Stuck at blinking cursor/underscore when booting into Windows 7

NeilHanlon

New Member
Hey. I know I'm new here.. But I'm completely lost as to what I can do.

On monday, I was installing Ubuntu on a second partition, and, whatever happened, I ended up losing my entire hard drive. Even the partition table. I re-partitioned it using GParted, and, just today, I finished restoring a .VHD of Windows 7 using Acronis. I went to boot the computer, and, nothing happened. I went back into GParted, and spent half today moving the windows partition over 50GB, because, for some reason, there was 50GB of unallocated space to the left of the windows partition.

Anyways, I've just spent the past 3 hours trying various ways to get into windows.

I've done the whole diskpart thing, and made sure that my partition is set as active. I've done /fixmbr /fixboot /scanos /fixbcd. Twice. I've tried startup repair - It tells me nothing is wrong with my drive. I've even gone through the entirety of this: http://neosmart.net/wiki/display/EBCD/Recovering+the+Windows+Bootloader+from+the+DVD . Including doing the whole "create the MBR from scratch" thing.
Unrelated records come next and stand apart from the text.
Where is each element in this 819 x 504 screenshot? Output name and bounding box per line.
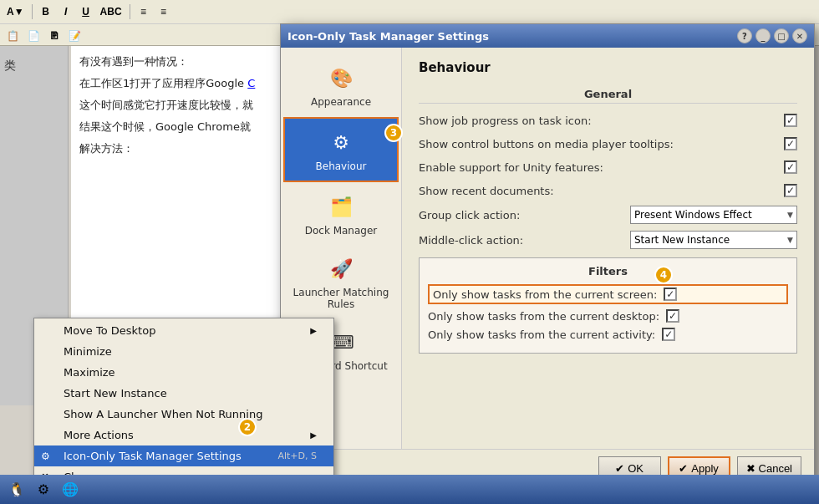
dropdown-arrow-2: ▼ [787,236,793,244]
context-item-move-to-desktop[interactable]: Move To Desktop ▶ [34,320,333,341]
tb2-1[interactable]: 📋 [3,27,23,45]
badge-3: 3 [384,124,403,142]
dropdown-group-click[interactable]: Present Windows Effect ▼ [630,206,797,224]
sidebar-label: 类 [4,59,16,74]
minimize-button[interactable]: _ [755,28,771,43]
nav-item-behaviour[interactable]: ⚙️ Behaviour [283,117,399,182]
tb2-3[interactable]: 🖹 [45,27,64,45]
bold-btn[interactable]: B [37,3,55,21]
checkbox-current-desktop[interactable] [666,309,679,323]
font-btn[interactable]: A▼ [3,3,28,21]
filter-row-current-activity: Only show tasks from the current activit… [428,328,788,341]
doc-line-1: 有没有遇到一种情况： [79,54,280,69]
option-label-unity: Enable support for Unity features: [419,161,603,174]
dropdown-arrow-1: ▼ [787,211,793,219]
help-button[interactable]: ? [737,28,752,43]
nav-item-launcher-matching[interactable]: 🚀 Launcher Matching Rules [281,245,401,318]
cancel-icon: ✖ [746,462,755,475]
checkbox-current-activity[interactable] [662,328,675,341]
dialog-window: Icon-Only Task Manager Settings ? _ □ ✕ … [280,23,815,487]
arrow-icon-more: ▶ [310,430,317,440]
launcher-icon: 🚀 [326,253,356,283]
dropdown-row-middle-click: Middle-click action: Start New Instance … [419,231,797,249]
nav-item-dock-manager[interactable]: 🗂️ Dock Manager [281,183,401,245]
context-item-show-launcher[interactable]: Show A Launcher When Not Running [34,404,333,425]
ok-icon: ✔ [615,462,624,475]
tb2-2[interactable]: 📄 [24,27,43,45]
general-title: General [419,85,797,104]
dialog-title: Icon-Only Task Manager Settings [287,30,489,43]
dropdown-label-middle-click: Middle-click action: [419,234,523,247]
dialog-titlebar: Icon-Only Task Manager Settings ? _ □ ✕ [281,24,814,48]
content-panel: Behaviour General Show job progress on t… [402,48,814,449]
context-item-maximize[interactable]: Maximize [34,362,333,383]
dropdown-middle-click-value: Start New Instance [634,234,730,246]
option-row-control-buttons: Show control buttons on media player too… [419,135,797,152]
option-label-control-buttons: Show control buttons on media player too… [419,138,674,150]
italic-btn[interactable]: I [57,3,75,21]
maximize-button[interactable]: □ [774,28,789,43]
taskbar-icon-1[interactable]: 🐧 [5,478,28,501]
list-btn[interactable]: ≡ [135,3,153,21]
tb2-4[interactable]: 📝 [65,27,84,45]
nav-item-appearance[interactable]: 🎨 Appearance [281,54,401,116]
context-item-minimize[interactable]: Minimize [34,341,333,362]
checkbox-control-buttons[interactable] [784,137,797,150]
filter-label-current-desktop: Only show tasks from the current desktop… [428,310,659,323]
list2-btn[interactable]: ≡ [155,3,173,21]
filter-label-current-screen: Only show tasks from the current screen: [433,288,657,301]
checkbox-unity[interactable] [784,160,797,174]
option-row-job-progress: Show job progress on task icon: [419,112,797,129]
filters-section: Filters Only show tasks from the current… [419,257,797,354]
toolbar-sep-1 [32,4,33,19]
option-label-recent-docs: Show recent documents: [419,185,554,197]
section-title: Behaviour [419,60,797,75]
context-item-icon-settings-label: Icon-Only Task Manager Settings [64,450,242,462]
filter-row-current-desktop: Only show tasks from the current desktop… [428,309,788,323]
ok-label: OK [628,462,644,475]
nav-item-launcher-label: Launcher Matching Rules [285,287,397,310]
close-button[interactable]: ✕ [792,28,807,43]
context-menu: Move To Desktop ▶ Minimize Maximize Star… [33,318,334,490]
taskbar: 🐧 ⚙️ 🌐 [0,475,819,504]
appearance-icon: 🎨 [326,63,356,93]
dropdown-group-click-value: Present Windows Effect [634,209,752,221]
checkbox-recent-docs[interactable] [784,184,797,197]
option-row-recent-docs: Show recent documents: [419,182,797,199]
filter-row-current-screen: Only show tasks from the current screen: [428,284,788,304]
cancel-label: Cancel [759,462,792,475]
underline-btn[interactable]: U [77,3,95,21]
apply-icon: ✔ [679,462,688,475]
context-item-move-label: Move To Desktop [64,324,155,337]
doc-line-5: 解决方法： [79,141,280,156]
doc-line-4: 结果这个时候，Google Chrome就 [79,120,280,135]
dropdown-middle-click[interactable]: Start New Instance ▼ [630,231,797,249]
filter-label-current-activity: Only show tasks from the current activit… [428,328,655,341]
doc-line-3: 这个时间感觉它打开速度比较慢，就 [79,98,280,113]
nav-item-dock-label: Dock Manager [305,225,378,237]
context-item-more-actions[interactable]: More Actions ▶ [34,425,333,445]
badge-4: 4 [654,266,673,284]
checkbox-job-progress[interactable] [784,114,797,127]
context-item-icon-settings[interactable]: ⚙ Icon-Only Task Manager Settings Alt+D,… [34,445,333,466]
context-item-maximize-label: Maximize [64,366,115,379]
context-item-new-instance[interactable]: Start New Instance [34,383,333,404]
context-item-new-instance-label: Start New Instance [64,387,167,400]
nav-item-appearance-label: Appearance [311,96,371,108]
option-row-unity: Enable support for Unity features: [419,159,797,176]
context-item-show-launcher-label: Show A Launcher When Not Running [64,408,262,420]
dialog-body: 🎨 Appearance ⚙️ Behaviour 🗂️ Dock Manage… [281,48,814,449]
dropdown-label-group-click: Group click action: [419,209,520,221]
taskbar-icon-2[interactable]: ⚙️ [32,478,55,501]
abc-btn[interactable]: ABC [97,3,125,21]
toolbar-sep-2 [130,4,130,19]
dialog-titlebar-buttons: ? _ □ ✕ [737,28,807,43]
context-item-more-actions-label: More Actions [64,429,134,441]
context-item-settings-shortcut: Alt+D, S [277,451,317,461]
taskbar-icon-3[interactable]: 🌐 [58,478,82,501]
checkbox-current-screen[interactable] [664,288,677,301]
apply-label: Apply [691,462,719,475]
option-label-job-progress: Show job progress on task icon: [419,115,592,127]
behaviour-icon: ⚙️ [326,127,356,157]
arrow-icon-move: ▶ [310,326,317,335]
Everything has yielded the same result. It goes through my BIOS, flashes the MSI graphic on the screen, and then sits at a blinking underscore. For, I'd say 10 minutes. Maybe a bit less.

After that, it says only:

A disk read error occured
Press Ctrl+Alt+Del to restart

And, if I restart, it just does it again.

I (was) running Windows 7 Pro x64. I have 16GB of RAM intalled. The only things currently plugged in are my Keyboard and mouse, and the monitor.

If possible, I'd really, really prefer not to have to re-install windows, but, obviously, I might be forced to if that's the only option...

If anyone has any suggestions, I'm willing to try anything.

Oh, and, startup repair's diagnostic output says that it booted the drive successfully. Which makes no sense to me, since, it obviously isn't booting.

Thank you in advance.

Neil Hanlon
 
I would use the command line and do a chkdsk /r on the drive. It sounds like there is an issue with the drive itself if it keeps losing the boot information right after you get the system working. There is no reason for that. The only other thing I could think of would be that after you do the restore, use EasyBCD and make sure to redo the boot information. It could be setup to the previous install and that is why it loses it. But a chkdsk wont hurt.